European ideas of individual land ownership and strictly defined boundaries
were alien to the Haudenosaunee way of thinking.

"We had a difficult time with this idea of boundaries - 'our land' versus
'your land,'" Powless continued, adding that the traditional Haudenosaunee
idea of "one bowl, one spoon" epitomized his people's cooperative and
generous nature.

"The Six Nations always came together," Powless said. "We help each other.
Boundaries are hard to understand. We traveled through others' communities
and lived peaceably in each others' lands."

Audra Simpson, Mohawk, is an assistant professor at Cornell University in
Ithaca, N.Y. She grew up on the Caughnawaga Mohawk territory in
southwestern Quebec, not far from where the U.S. - Canada border cut
through the Akwesasne Mohawk reservation.

"The border is part of our everyday life," Simpson said. While "the border
is not a uniform experience good or bad," she gave examples of demeaning
behavior by border guards encountered during her frequent crossings.

According to Simpson, passports and other forms of identification "permit
as much as they deny." "Bloodification," the imposition of blood quantum
limits, in the passport/ID process is colonialism because it "treats us as
bodies with a percentage of blood in order exercise our rights to move,"
she said.

"We're not Canadian and we're not American," Simpson said. "They [the border guards] just don't get it."

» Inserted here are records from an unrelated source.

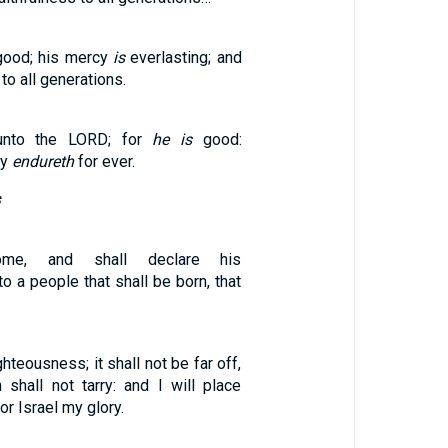
ood; his mercy
is
everlasting; and
to all generations.
unto the LORD; for
he is
good:
cy
endureth
for ever.
ome, and shall declare his
o a people that shall be born, that
ghteousness; it shall not be far off,
 shall not tarry: and I will place
or Israel my glory.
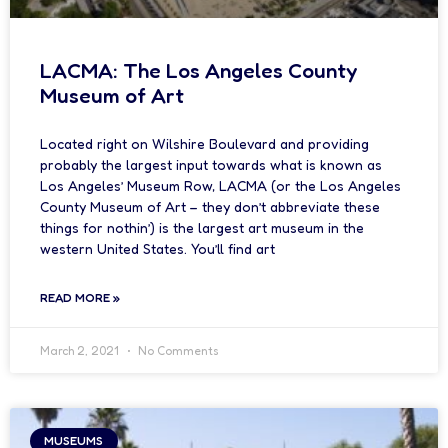
LACMA: The Los Angeles County
Museum of Art
Located right on Wilshire Boulevard and providing
probably the largest input towards what is known as
Los Angeles’ Museum Row, LACMA (or the Los Angeles
County Museum of Art – they don’t abbreviate these
things for nothin’) is the largest art museum in the
western United States. You’ll find art
READ MORE »
March 2, 2021
No Comments
MUSEUMS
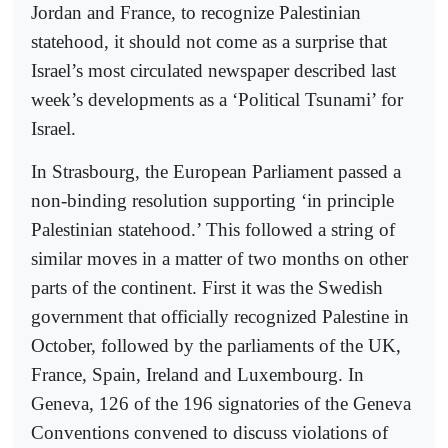
Jordan and France, to recognize Palestinian
statehood, it should not come as a surprise that
Israel’s most circulated newspaper described last
week’s developments as a ‘Political Tsunami’ for
Israel.
In Strasbourg, the European Parliament passed a
non-binding resolution supporting ‘in principle
Palestinian statehood.’ This followed a string of
similar moves in a matter of two months on other
parts of the continent. First it was the Swedish
government that officially recognized Palestine in
October, followed by the parliaments of the UK,
France, Spain, Ireland and Luxembourg. In
Geneva, 126 of the 196 signatories of the Geneva
Conventions convened to discuss violations of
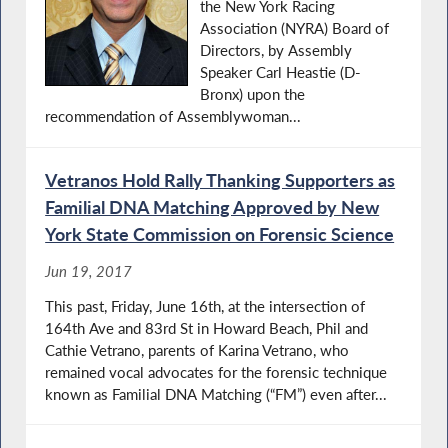
the New York Racing
Association (NYRA) Board of
Directors, by Assembly
Speaker Carl Heastie (D-
Bronx) upon the
recommendation of Assemblywoman...
Vetranos Hold Rally Thanking Supporters as
Familial DNA Matching Approved by New
York State Commission on Forensic Science
Jun 19, 2017
This past, Friday, June 16th, at the intersection of
164th Ave and 83rd St in Howard Beach, Phil and
Cathie Vetrano, parents of Karina Vetrano, who
remained vocal advocates for the forensic technique
known as Familial DNA Matching (“FM”) even after...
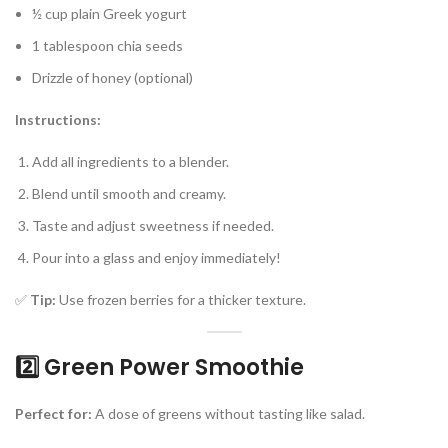
½ cup plain Greek yogurt
1 tablespoon chia seeds
Drizzle of honey (optional)
Instructions:
Add all ingredients to a blender.
Blend until smooth and creamy.
Taste and adjust sweetness if needed.
Pour into a glass and enjoy immediately!
✅
Tip:
Use frozen berries for a thicker texture.
2️⃣ Green Power Smoothie
Perfect for:
A dose of greens without tasting like salad.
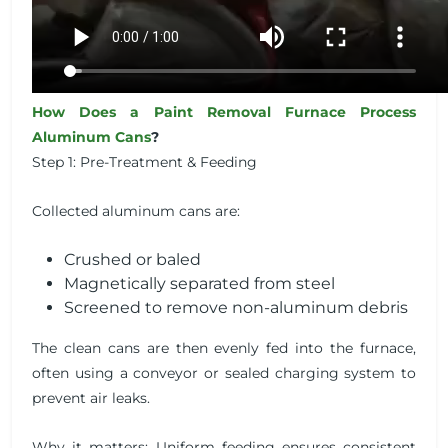
How Does a Paint Removal Furnace Process
Aluminum Cans
?
Step 1: Pre-Treatment & Feeding
Collected aluminum cans are:
Crushed or baled
Magnetically separated from steel
Screened to remove non-aluminum debris
The clean cans are then evenly fed into the furnace,
often using a conveyor or sealed charging system to
prevent air leaks.
Why it matters: Uniform feeding ensures consistent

Jolene Rickard, Tuscarora, spoke of the Indian Defense League of America,
which has fought for eight decades to uphold Native border crossing rights
granted under the Jay Treaty of 1794 and the 1814 Treaty of Ghent, which
ended the War of 1812. Her grandfather, Chief Clinton Rickard, founded IDLA
in 1926.

"My grandfather and his contemporaries had courage to continue to be
Indian, while others said he was 'returning to the blanket,'" Rickard said,
adding that exercising sovereign rights was "a real experience, not just
rhetoric" for many Tuscarora. Chief Rickard and others believed it was
their responsibility to preserve indigenous rights to cross the "medicine
line," as they referred to the border.

"The IDLA was established to guarantee unrestricted passage on the
continent of North America for Indian people," according to a statement on
the group's Web site. "Unrestricted passage is considered an inherent right
for indigenous people."

The group takes its inspiration from Deskaheh, or Levi General, a Caygua
sachem from the Six Nations of the Grand River reserve in Ontario. In 1923,
Deskaheh traveled to Geneva to address the League of Nations regarding
Canadian interference in treaty rights guaranteed to Native peoples.
Although he gained an enthusiastic following in Europe, Deskaheh was unable
to address the league directly and he returned, discouraged, in 1924.

Every year, on the third Sunday in July, IDLA leads the "Border Crossing
Celebration," a march across the Queenston-Lewiston Bridge that spans the
Niagara River downstream from the famous waterfalls.

Rickard said that IDLA maintains dialogues and is "constantly negotiating"
with four commissions that govern the various bridges between New York and
Canada. In July 2004, approximately 300 people participated in the march
across the border.

"The march is important," Rickard said. "The more people that come out, the
easier it is to maintain the dialogue."